What you need to do – No output is needed beyond the number of lines in the listing that contain the word "every".

Provided records –
□ □ □

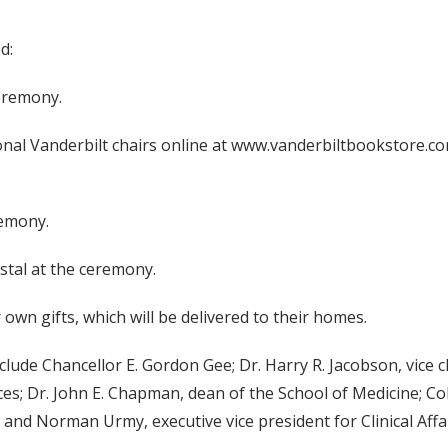
d:
ceremony.
onal Vanderbilt chairs online at www.vanderbiltbookstore.co
remony.
ystal at the ceremony.
 own gifts, which will be delivered to their homes.
ude Chancellor E. Gordon Gee; Dr. Harry R. Jacobson, vice ch
ces; Dr. John E. Chapman, dean of the School of Medicine; C
and Norman Urmy, executive vice president for Clinical Affai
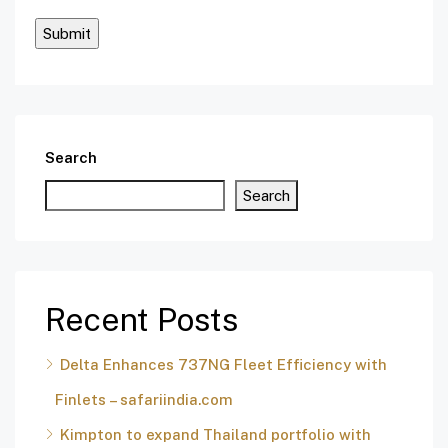
Search
Search
Recent Posts
Delta Enhances 737NG Fleet Efficiency with
Finlets – safariindia.com
Kimpton to expand Thailand portfolio with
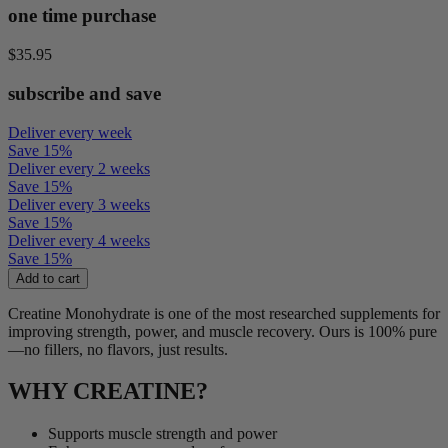
one time purchase
$35.95
subscribe and save
Deliver every week
Save
15
%
Deliver every 2 weeks
Save
15
%
Deliver every 3 weeks
Save
15
%
Deliver every 4 weeks
Save
15
%
Add to cart
Creatine Monohydrate is one of the most researched supplements for
improving strength, power, and muscle recovery. Ours is 100% pure
—no fillers, no flavors, just results.
WHY CREATINE?
Supports muscle strength and power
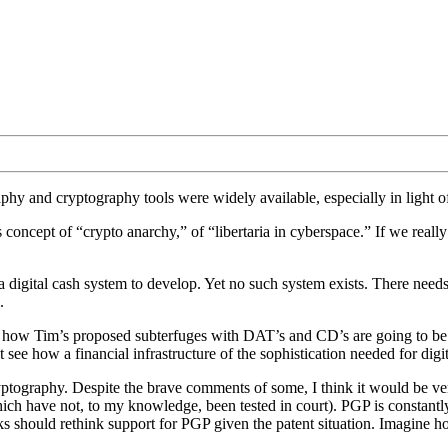
phy and cryptography tools were widely available, especially in light 
’s concept of “crypto anarchy,” of “libertaria in cyberspace.” If we really
 digital cash system to develop. Yet no such system exists. There needs t
.
ee how Tim’s proposed subterfuges with DAT’s and CD’s are going to be e
t see how a financial infrastructure of the sophistication needed for digit
tography. Despite the brave comments of some, I think it would be ve
hich have not, to my knowledge, been tested in court). PGP is constantly
 should rethink support for PGP given the patent situation. Imagine h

□ □ □

Response to the exercise – 4